Diretor Corporativo de Cursos Técnicos do Grupo Marista e Diretor Geral do TECPUC.

A importância do Ensino Técnico no futuro da economia brasileira

Concluir os estudos para ocupar uma vaga no mercado de trabalho é um sonho de boa parte dos brasileiros. Este caminho é, na maioria das vezes, obtido por meio da formação de uma graduação de ensino superior. Porém, existem outras formas, ainda pouco disseminadas, para atingir este objetivo.

Dentre os outros meios possíveis estão as formações por meio dos ensinos técnicos e tecnólogos. São cursos de menor duração e com foco específico e prático. Os cursos técnicos ocupam atualmente posição de destaque no contexto profissional. As 1,5 milhão de vagas gratuitas ofertadas pelo governo federal por meio do Pronatec (Programa Nacional de Acesso ao Ensino Técnico e Emprego), entre 2011 e 2014, ajudaram na disseminação deste modelo profissional.

O investimento no ensino técnico não é uma invenção brasileira. Já foi testada – e aprovada – por grandes potências mundiais. Apesar de vermos na última década um crescimento de 71% no número de alunos que frequentam escolas técnicas, somente 9% dos jovens entre 15 e 19 anos optam por este modelo de formação. Discrepante, ao compararmos com Alemanha (53%), Estados Unidos (60%), Coreia do Sul (65%) ou até mesmo com nossa vizinha Argentina (34%) – segundo dados da OCDE, 2014.

Em visita que fiz à Coreia do Sul, em 2009, pude observar como o modelo educacional com valorização do ensino técnico pode fazer a diferença para uma nação. A Coreia do Sul começou a reconstruir sua economia somente na década de 60, após três anos em guerra civil (1950 a 1953). Com o país destruído, a aposta foi em uma boa matriz educacional. Dentre as medidas tomadas na época (e que valem até hoje) estava a formação de jovens por meio de inúmeros colégios técnicos espalhados pelo país.

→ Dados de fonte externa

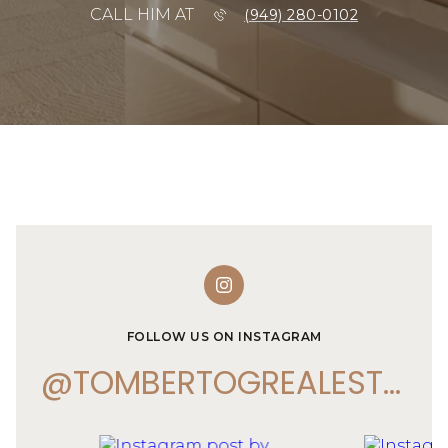
CALL HIM AT
(949) 280-0102
FOLLOW US ON INSTAGRAM
@TOMBERTOGREALESTATE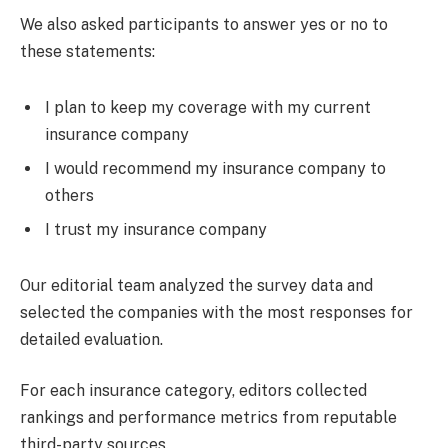
We also asked participants to answer yes or no to
these statements:
I plan to keep my coverage with my current
insurance company
I would recommend my insurance company to
others
I trust my insurance company
Our editorial team analyzed the survey data and
selected the companies with the most responses for
detailed evaluation.
For each insurance category, editors collected
rankings and performance metrics from reputable
third-party sources.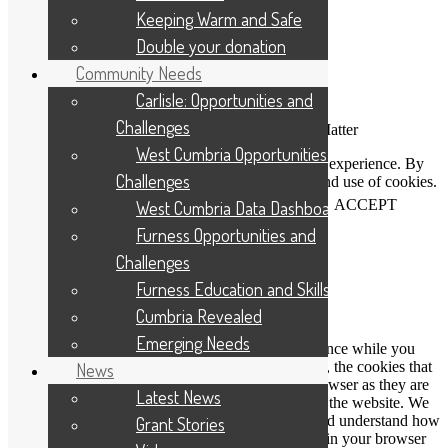
Keeping Warm and Safe
Double your donation
Community Needs
Carlisle: Opportunities and
Challenges
Connecting People Who Care With Causes That Matter
West Cumbria Opportunities and
This website uses cookies to help us improve your experience. By
Challenges
using our website you accept our Privacy Policy and use of cookies.
View our
privacy statement
and our
cookie policy
.
ACCEPT
West Cumbria Data Dashboard
Furness Opportunities and
Challenges
Close
Furness Education and Skills
Privacy Overview
Cumbria Revealed
Emerging Needs
This website uses cookies to improve your experience while you
navigate through the website. Out of these cookies, the cookies that
News
are categorized as necessary are stored on your browser as they are
Latest News
essential for the working of basic functionalities of the website. We
also use third-party cookies that help us analyze and understand how
Grant Stories
you use this website. These cookies will be stored in your browser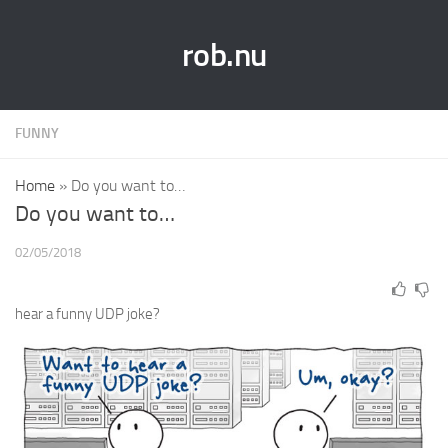
rob.nu
FUNNY
Home
»
Do you want to…
Do you want to…
02/05/2018
hear a funny UDP joke?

Para ingressar nos melhores colégios técnicos do país, jovens chegam a estudar doze horas por dia. O resultado desta e outras políticas de educação podem ser observados nos indicadores econômicos do país. A renda per capita do coreano, que era um terço da do brasileiro na década de 60, é hoje três vezes maior.

Diversos segmentos da indústria brasileira precisam preencher lacunas particulares, que poderiam ser ocupadas por técnicos. Dentro de uma organização precisa-se de engenheiros coordenando vários técnicos, técnicos coordenando auxiliares e assim por diante. Cada qual possui responsabilidades e conhecimentos específicos, fazendo com que ocupem papeis diferentes e únicos em suas corporações. A demanda por mão de obra habilitada é resultado do progresso tecnológico observado nos últimos anos. Novos processos, máquinas e equipamentos passaram a demandar profissionais focados em determinado conhecimento.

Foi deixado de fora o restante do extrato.